Dataset entries
☆ ☆ ☆ ☆ ☆ ☆ ☆
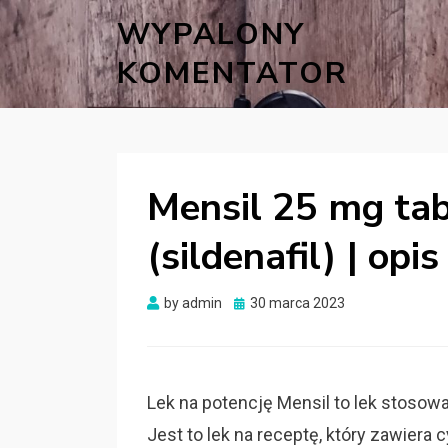
WYPALONY
KOMENTATOR
Mensil 25 mg tab
(sildenafil) | opi
Posted
by
admin
30 marca 2023
on
Lek na potencję Mensil to lek stosow
Jest to lek na receptę, który zawiera c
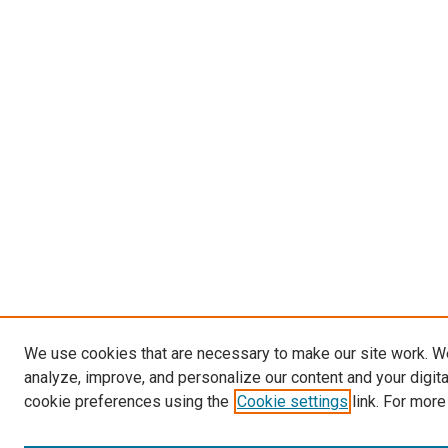
We use cookies that are necessary to make our site work. W
analyze, improve, and personalize our content and your digit
cookie preferences using the
Cookie settings
link. For more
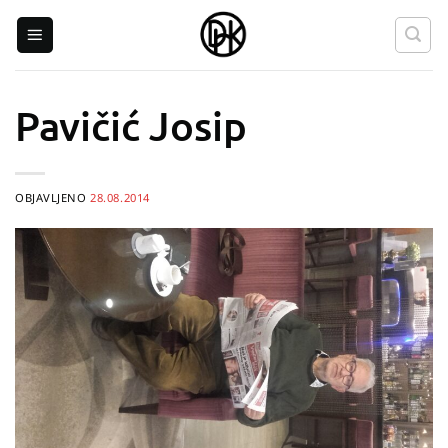
Skip
to
content
Pavičić Josip
OBJAVLJENO
28.08.2014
☆ ☆ ☆ ☆ ☆ ☆ ☆
Prompt: Only the lines that hold the word "content" are wanted; each should be pulled from the records.

Output for this task:
analyze, improve, and personalize our content and your digit
content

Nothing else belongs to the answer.